0

I have a list of say, 10,000 strings (A). I also have a vector of words (V).

What I want to do is to modify each string of A to keep only those words in the string which are present in V and remove others.

For example, let's say first element of A is "one two three check test". And V is vector ["one", "test", "nine"]. So, the modified version of first element of A should look like "one test". The whole process needs to be repeated for every string of A. For each comparison, V will remain same.

I am doing something like following (this could have some bugs, but I just want to give an idea about how I am approaching the problem).

for i in range(len(A)):

    a = []

    text = nltk.word_tokenize(A[i])

    for i in range(len(text)):
        if text[i] in V:
            a.append(text[i])

    a = " ".join(a)

    A['modified_string'][i] = a

Above way is very slow and inefficient.
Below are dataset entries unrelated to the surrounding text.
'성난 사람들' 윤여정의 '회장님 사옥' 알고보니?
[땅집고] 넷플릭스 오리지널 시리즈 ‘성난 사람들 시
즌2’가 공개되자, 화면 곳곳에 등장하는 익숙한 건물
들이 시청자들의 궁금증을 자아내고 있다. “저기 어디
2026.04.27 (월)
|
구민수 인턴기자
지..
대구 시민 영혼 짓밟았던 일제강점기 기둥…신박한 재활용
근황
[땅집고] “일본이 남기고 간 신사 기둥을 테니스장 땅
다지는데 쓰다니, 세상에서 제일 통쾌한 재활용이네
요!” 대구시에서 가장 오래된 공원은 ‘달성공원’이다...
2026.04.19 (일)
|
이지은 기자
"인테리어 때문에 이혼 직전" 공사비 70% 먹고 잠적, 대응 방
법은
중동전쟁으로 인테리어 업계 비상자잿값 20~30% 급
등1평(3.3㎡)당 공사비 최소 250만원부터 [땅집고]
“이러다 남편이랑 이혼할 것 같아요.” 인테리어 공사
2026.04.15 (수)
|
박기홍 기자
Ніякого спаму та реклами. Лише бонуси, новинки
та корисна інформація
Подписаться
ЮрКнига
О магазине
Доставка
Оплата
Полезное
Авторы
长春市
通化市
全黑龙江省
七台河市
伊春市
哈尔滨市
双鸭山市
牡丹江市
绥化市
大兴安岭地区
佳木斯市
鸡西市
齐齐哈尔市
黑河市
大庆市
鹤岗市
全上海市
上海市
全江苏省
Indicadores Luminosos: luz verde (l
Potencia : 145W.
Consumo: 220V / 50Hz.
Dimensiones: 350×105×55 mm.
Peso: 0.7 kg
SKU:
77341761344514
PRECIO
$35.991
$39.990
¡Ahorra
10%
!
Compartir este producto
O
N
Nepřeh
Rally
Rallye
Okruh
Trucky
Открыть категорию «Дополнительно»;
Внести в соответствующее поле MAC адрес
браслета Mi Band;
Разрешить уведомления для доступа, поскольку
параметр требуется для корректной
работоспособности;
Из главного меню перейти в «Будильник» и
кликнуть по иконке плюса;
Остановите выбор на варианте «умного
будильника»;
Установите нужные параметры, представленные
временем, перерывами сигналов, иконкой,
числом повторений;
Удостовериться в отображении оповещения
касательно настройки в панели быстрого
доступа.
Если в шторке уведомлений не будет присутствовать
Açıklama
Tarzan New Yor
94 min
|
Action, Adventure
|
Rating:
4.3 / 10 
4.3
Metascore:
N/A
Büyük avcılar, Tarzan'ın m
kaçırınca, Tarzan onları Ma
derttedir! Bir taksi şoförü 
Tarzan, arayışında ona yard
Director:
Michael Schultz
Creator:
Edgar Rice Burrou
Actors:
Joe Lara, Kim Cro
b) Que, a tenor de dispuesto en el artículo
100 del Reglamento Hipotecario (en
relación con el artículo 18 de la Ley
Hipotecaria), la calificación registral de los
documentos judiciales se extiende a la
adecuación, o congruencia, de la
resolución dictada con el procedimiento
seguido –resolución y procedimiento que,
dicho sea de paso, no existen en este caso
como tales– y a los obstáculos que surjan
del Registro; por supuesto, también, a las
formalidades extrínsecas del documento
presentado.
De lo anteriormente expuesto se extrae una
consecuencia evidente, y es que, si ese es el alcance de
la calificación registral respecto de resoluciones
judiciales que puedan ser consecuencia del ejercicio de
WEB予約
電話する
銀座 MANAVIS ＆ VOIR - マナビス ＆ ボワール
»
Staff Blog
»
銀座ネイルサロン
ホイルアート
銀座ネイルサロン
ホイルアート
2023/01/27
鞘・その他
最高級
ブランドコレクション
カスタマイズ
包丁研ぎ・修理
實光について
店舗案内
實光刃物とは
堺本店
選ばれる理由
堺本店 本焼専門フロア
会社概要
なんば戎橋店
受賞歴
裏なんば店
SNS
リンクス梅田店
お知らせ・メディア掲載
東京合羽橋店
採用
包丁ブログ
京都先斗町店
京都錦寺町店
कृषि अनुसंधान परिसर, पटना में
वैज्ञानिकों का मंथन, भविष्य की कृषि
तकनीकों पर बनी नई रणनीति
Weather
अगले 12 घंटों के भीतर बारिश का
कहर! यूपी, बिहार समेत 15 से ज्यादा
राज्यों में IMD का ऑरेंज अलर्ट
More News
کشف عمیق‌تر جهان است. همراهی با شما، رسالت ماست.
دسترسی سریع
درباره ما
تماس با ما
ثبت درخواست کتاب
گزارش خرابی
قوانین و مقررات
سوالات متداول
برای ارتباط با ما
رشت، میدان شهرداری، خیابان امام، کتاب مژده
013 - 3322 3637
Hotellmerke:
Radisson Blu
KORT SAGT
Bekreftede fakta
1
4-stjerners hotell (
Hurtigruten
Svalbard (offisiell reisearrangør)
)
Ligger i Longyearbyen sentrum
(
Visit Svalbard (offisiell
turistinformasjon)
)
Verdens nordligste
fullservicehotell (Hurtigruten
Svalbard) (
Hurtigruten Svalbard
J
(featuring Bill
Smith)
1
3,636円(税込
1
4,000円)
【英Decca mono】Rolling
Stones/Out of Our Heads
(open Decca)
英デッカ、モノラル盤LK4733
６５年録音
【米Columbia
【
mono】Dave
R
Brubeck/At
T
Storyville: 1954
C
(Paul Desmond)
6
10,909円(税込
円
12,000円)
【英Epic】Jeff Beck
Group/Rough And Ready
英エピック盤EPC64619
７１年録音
How can I achieve it in a fast and efficient manner?

user3664020
  • 2,980
  • 6
  • 24
  • 45
  • For each element you could use something like `' '.join(filter(lambda x: x in stopwords, element.split()))` if you don't have to worry about capitalization or anything like that. – miradulo Feb 17 '16 at 12:15
  • Why not make both "vectors" a set and do set difference? [Here](http://stackoverflow.com/questions/19130512/stopword-removal-with-nltk) is a relevant question. – Michael Foukarakis Feb 17 '16 at 12:29

4 Answers4

0

for single A[0] item

' '.join(set(A[0].split(' ')).intersection(V))
poko
  • 575
  • 2
  • 8
0

Here is my attempt:

>>> A = ["aba reer sdasd bab", "adb bab ergekj aba erger"]
>>> V = ["aba","bab"]
>>> map((lambda z: ' '.join(z)), map((lambda x: filter(lambda y: y in V, x.split())), A))
['aba bab', 'bab aba']

The complexity is pretty bad, but to improve it You would have to give us more details like how long is the V compared to elements of A, do You want the words to be in original order after the selection etc. It could be done faster using sets but the words wouldn't be in original order.

Tony Babarino
  • 3,355
  • 4
  • 32
  • 44
0

learn about

A = ["one two three check test", "one nine six seven", "one two six seven"]  
A_modified = list()  
V = ["one", "test", "nine"] 
V_set = set(V)  
for line in A:  
    text = set(line.split()) # or use NLTK, here I just wanted something that runs on all installs  
    A_modified.append(list(text.intersection(V_set))) 

Note that line = list(text.intersection(V_set)) will NOT work because of immutability

Edit:

Scope creep:-) Your original question wasn't specific enough, but if you want to keep the order as well as the non-unique elements, I'd do it with list comprehension:

for line in A:  
    A_modified += [[word for word in line.split() if word in V]]
Hugues Fontenelle
  • 5,275
  • 2
  • 29
  • 44
  • 1
    Hi, this is working. But this is changing the order of the words in the output. Also, if any word is appear multiple times in the input string, output displays it once only. Any workaround for this? – user3664020 Feb 18 '16 at 13:26
0

Sets seem to be the appropriate data structures here:

A = ["aba reer sdasd bab", "adb bab ergekj aba erger", "aba", "bab" ]
V = ["aba","bab"]

vset = set(V)
for i in A:
    print tuple(set(i.split()).intersection(vset))
boardrider
  • 5,882
  • 7
  • 49
  • 86